> DATA:
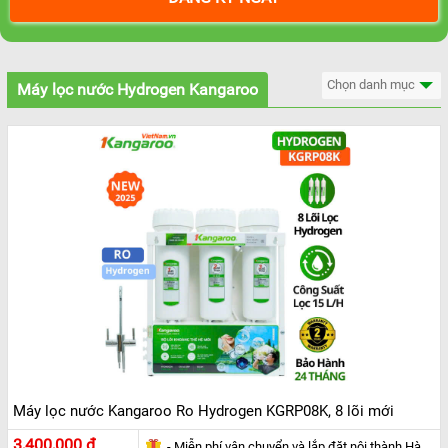
Chọn danh mục
Máy lọc nước Hydrogen Kangaroo
Máy lọc nước Kangaroo Ro Hydrogen KGRP08K, 8 lõi mới
3,400,000 đ
- Miễn phí vận chuyển và lắp đặt nội thành Hà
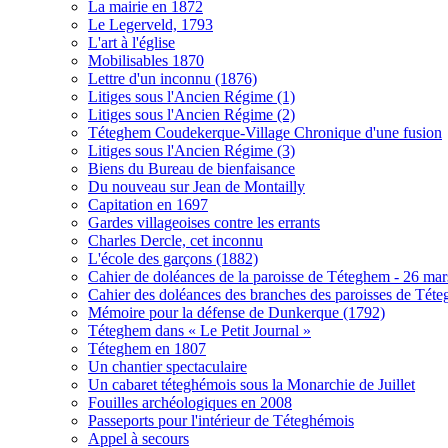
La mairie en 1872
Le Legerveld, 1793
L'art à l'église
Mobilisables 1870
Lettre d'un inconnu (1876)
Litiges sous l'Ancien Régime (1)
Litiges sous l'Ancien Régime (2)
Téteghem Coudekerque-Village Chronique d'une fusion
Litiges sous l'Ancien Régime (3)
Biens du Bureau de bienfaisance
Du nouveau sur Jean de Montailly
Capitation en 1697
Gardes villageoises contre les errants
Charles Dercle, cet inconnu
L'école des garçons (1882)
Cahier de doléances de la paroisse de Téteghem - 26 ma
Cahier des doléances des branches des paroisses de Té
Mémoire pour la défense de Dunkerque (1792)
Téteghem dans « Le Petit Journal »
Téteghem en 1807
Un chantier spectaculaire
Un cabaret téteghémois sous la Monarchie de Juillet
Fouilles archéologiques en 2008
Passeports pour l'intérieur de Téteghémois
Appel à secours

> ABOUT THIS EXERCISE: In your copy, include every record word for word but no pictures.

> EXERCISE SOLUTION:
Chọn danh mục
Máy lọc nước Hydrogen Kangaroo
Máy lọc nước Kangaroo Ro Hydrogen KGRP08K, 8 lõi mới
3,400,000 đ
- Miễn phí vận chuyển và lắp đặt nội thành Hà
La mairie en 1872
Le Legerveld, 1793
L'art à l'église
Mobilisables 1870
Lettre d'un inconnu (1876)
Litiges sous l'Ancien Régime (1)
Litiges sous l'Ancien Régime (2)
Téteghem Coudekerque-Village Chronique d'une fusion
Litiges sous l'Ancien Régime (3)
Biens du Bureau de bienfaisance
Du nouveau sur Jean de Montailly
Capitation en 1697
Gardes villageoises contre les errants
Charles Dercle, cet inconnu
L'école des garçons (1882)
Cahier de doléances de la paroisse de Téteghem - 26 ma
Cahier des doléances des branches des paroisses de Té
Mémoire pour la défense de Dunkerque (1792)
Téteghem dans « Le Petit Journal »
Téteghem en 1807
Un chantier spectaculaire
Un cabaret téteghémois sous la Monarchie de Juillet
Fouilles archéologiques en 2008
Passeports pour l'intérieur de Téteghémois
Appel à secours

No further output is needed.